Regulation Provision Relevance
GDPR Recital 26 Identifiability test Data is personal if any means can identify the subject
GDPR Art. 4(5) Pseudonymization definition Pseudonymized data is still personal data
GDPR Art. 25 Data protection by design Anonymization must be effective by design
HIPAA Safe Harbor 18 identifier categories All 18 must be removed for de-identification
CCPA 1798.140(h) Deidentified information Reasonably cannot be linked to a consumer
CCPA 1798.140(o) Personal information Includes information that identifies or could be linked

Output Format

Use finding ID prefix IDENT (e.g., IDENT-001, IDENT-002).

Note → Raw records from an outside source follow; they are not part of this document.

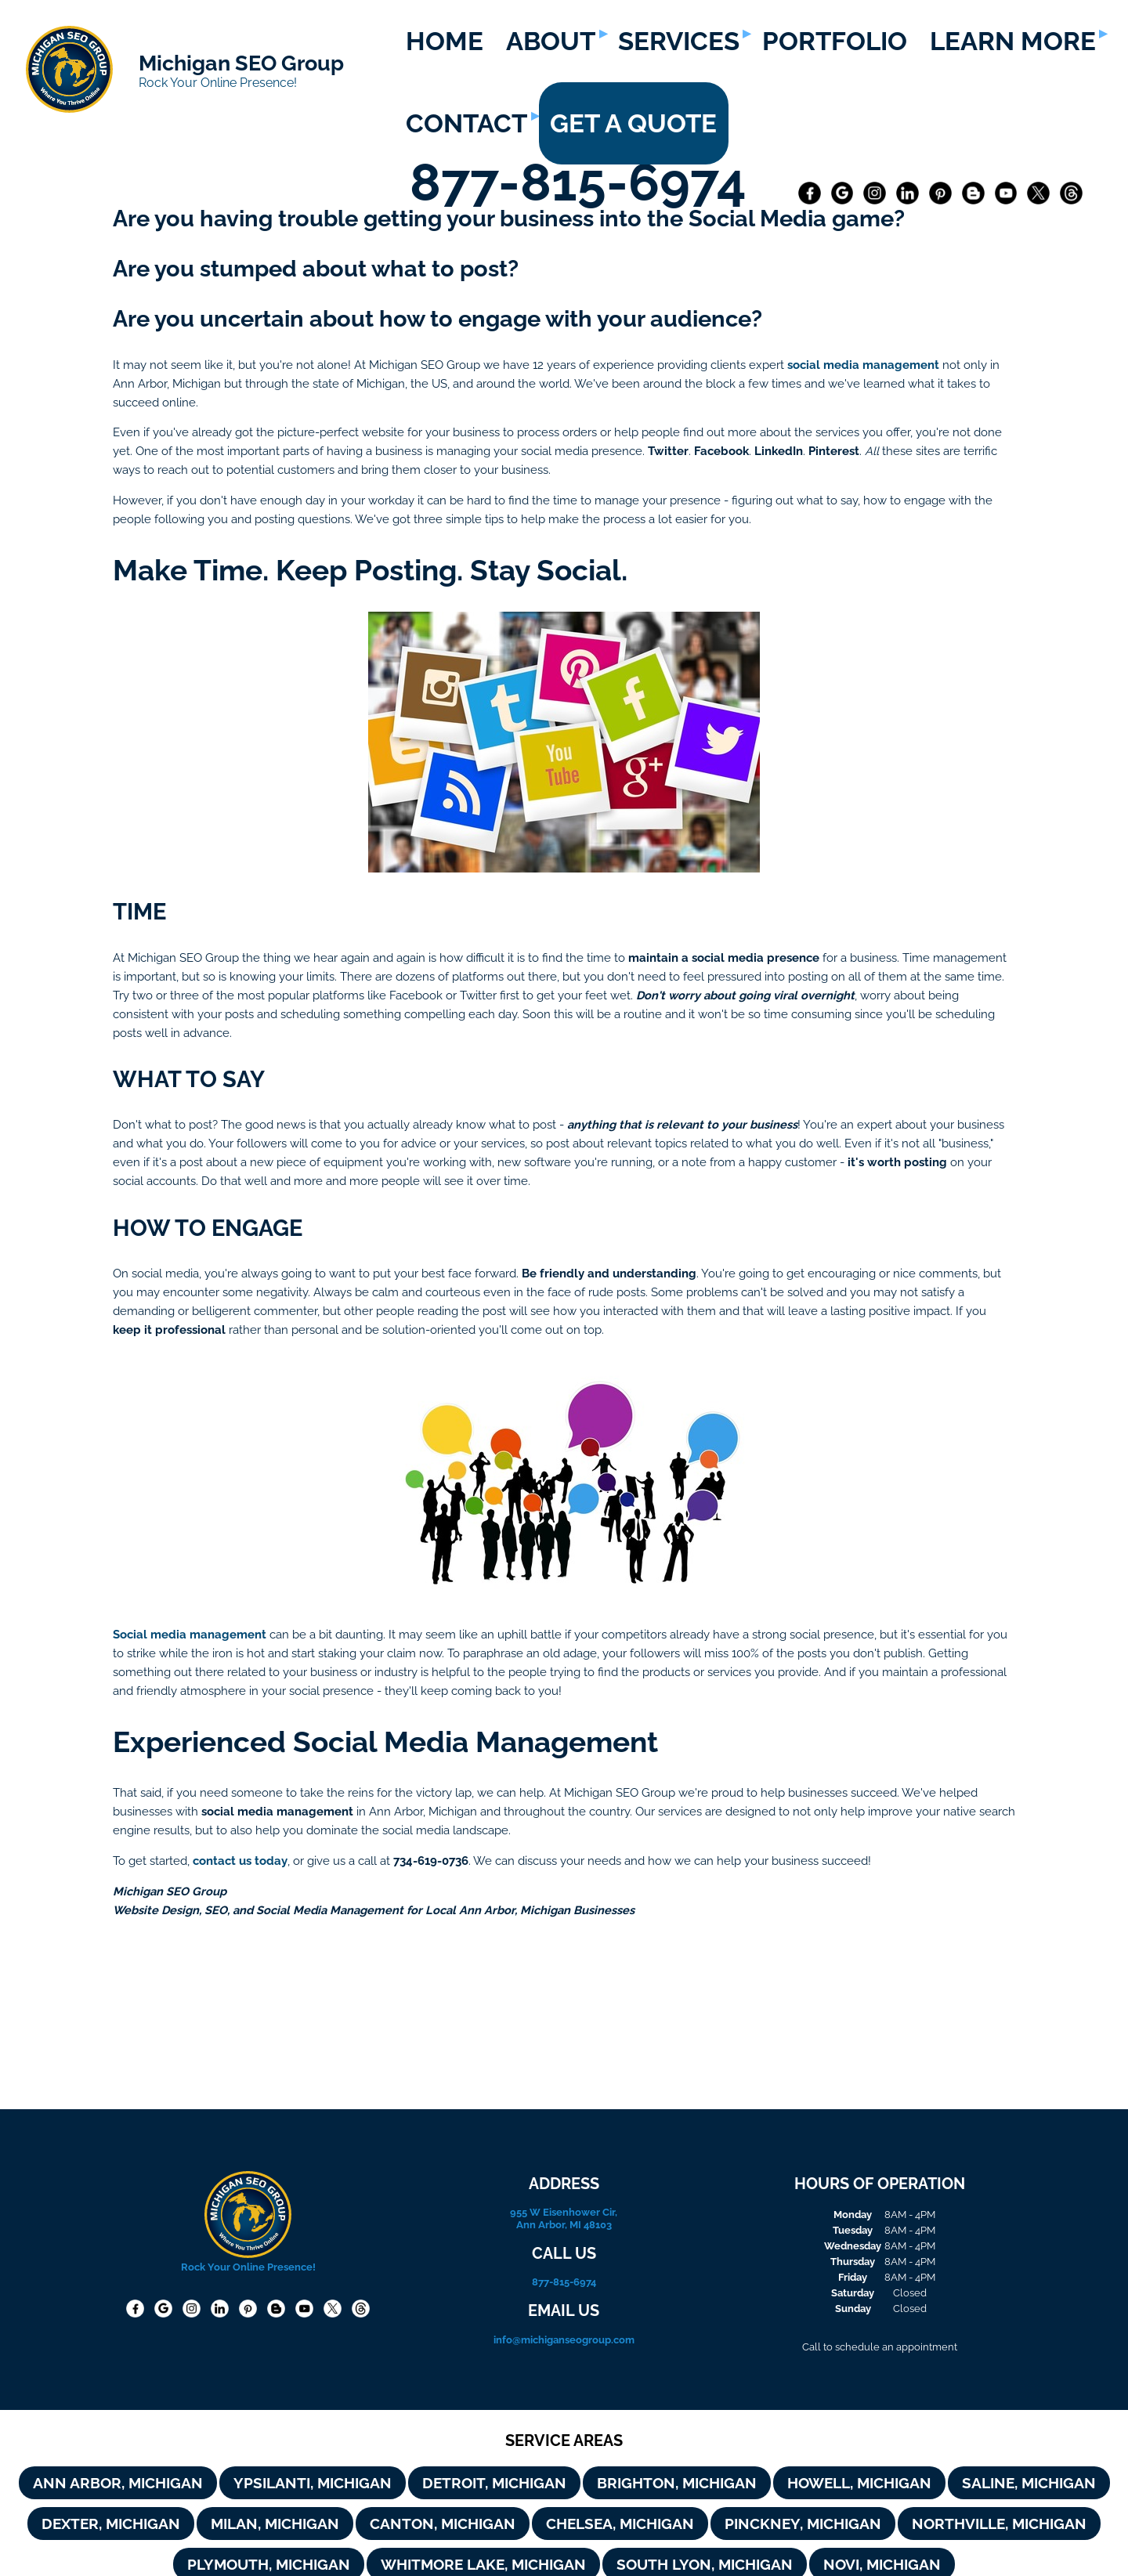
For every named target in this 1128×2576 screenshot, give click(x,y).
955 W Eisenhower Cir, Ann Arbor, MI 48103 (563, 2218)
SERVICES (678, 41)
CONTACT (466, 123)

All findings follow the schema in
`../../shared/schemas/findings.md` with:

  • references.cwe: CWE-359 or CWE-200 as appropriate
  • references.owasp: A02:2021 (Cryptographic Failures -- weak anonymization)
  • metadata.tool: "identifying"
  • metadata.framework: "linddun"
  • metadata.category: "I"

Summary table after all findings:

| Identifiability Pattern     | Critical | High | Medium | Low |
|-----------------------------|----------|------|--------|-----|
| Direct PII exposure         |          |      |        |     |
| PII in logs                 |          |      |        |     |
| Quasi-identifier combos     |          |      |        |     |
| Insufficient anonymization  |          |      |        |     |
| Over-fetched API responses  |          |      |        |     |
| IP / device tracking        |          |      |        |     |

Followed by: top 3 priorities, re-identification risk assessment, and overall assessment.